On the heels of its decision this week to quit China, Uber faces ejection from neighbouring Taiwan, after a local regulator accused the car-hailing app of misusing its business licence.
Taiwan’s Ministry of Economic Affairs Investment Commission — which oversees the country’s foreign investments — said it was poised to revoke Uber’s permit to operate in the country, saying the US company was using its local licence “for a purpose other than the business for which it was issued”.
The commission said Uber had applied for a licence to operate as an “information service” provider in Taiwan, but instead had been running a passenger car service — a business that is not open to foreign enterprises.
The spat is the latest problem to afflict car-hailing apps — Uber and rival Lyft have long encountered opposition from authorities and taxi companies around the world — just as neighbouring China issued ground-breaking regulations to legalise the industry.
Uber and Didi Chuxing, China’s local app champion, on Monday announced an agreement to merge Uber’s China operations into Didi, giving its investors a 20 per cent stake in the Chinese company.

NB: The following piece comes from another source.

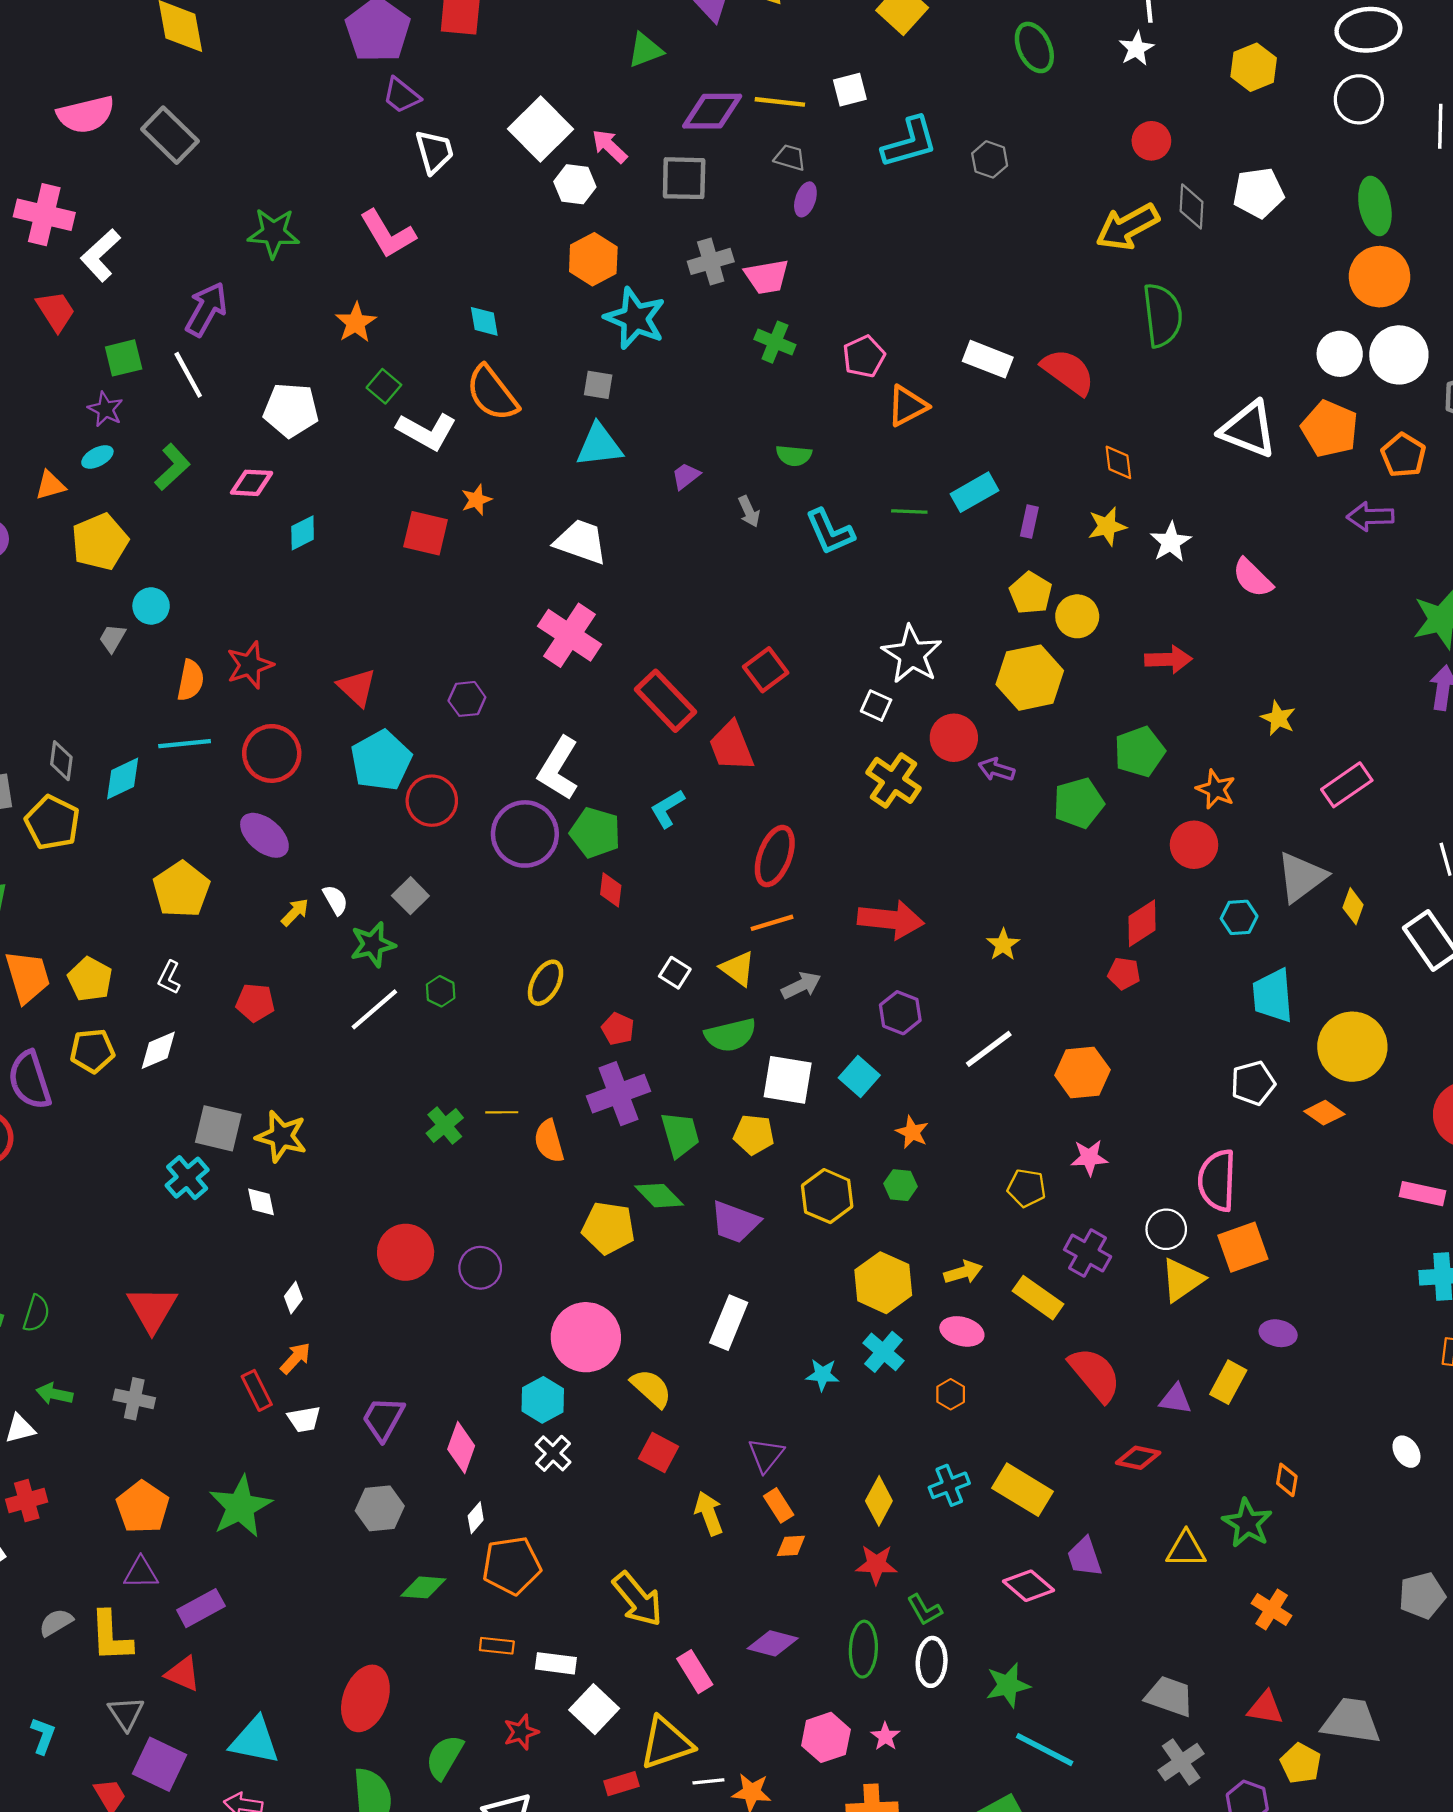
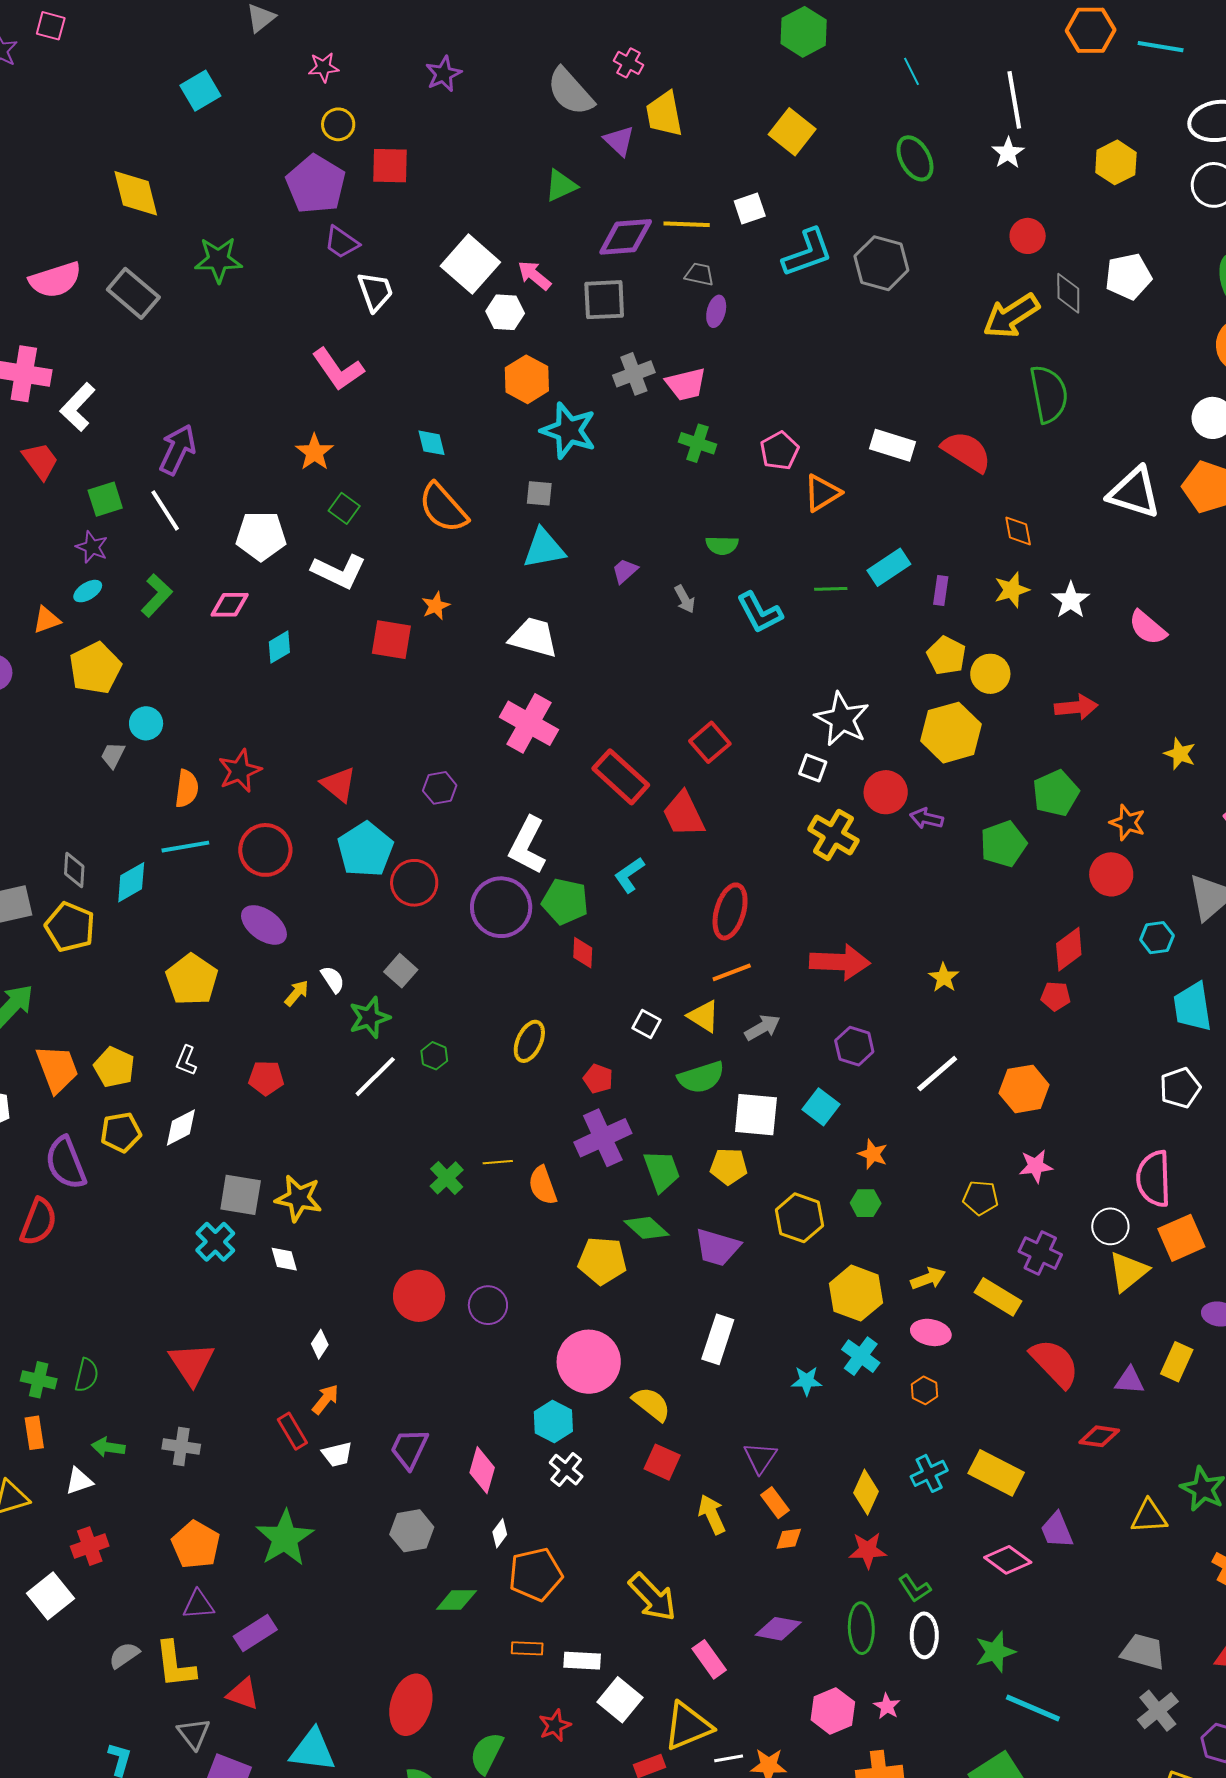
gray hexagon: (990, 159) -> (881, 263), size x1.6
green star: (274, 233) -> (218, 260), moved
white L-shape: (427, 431) -> (339, 571), moved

Uber entered the Taiwan market in 2013, triggering anger from domestic taxi drivers, who have staged protests against the group as recently as July.
“Uber is committed to Taiwan and to the tens of thousands of Taiwanese riders and drivers who rely on Uber every day,” said Uber Taiwan in a statement on Wednesday.
“We want to work with the Taiwanese government to help them understand the role of technology in creating economic opportunity and meeting the transportation needs of Taiwan.”
The commission said that a final decision would be made by August 11.
“It is our hope they will rule in favour of innovation, recognising ride-sharing as part of the solution, and open a meaningful dialogue with Uber,” said Uber.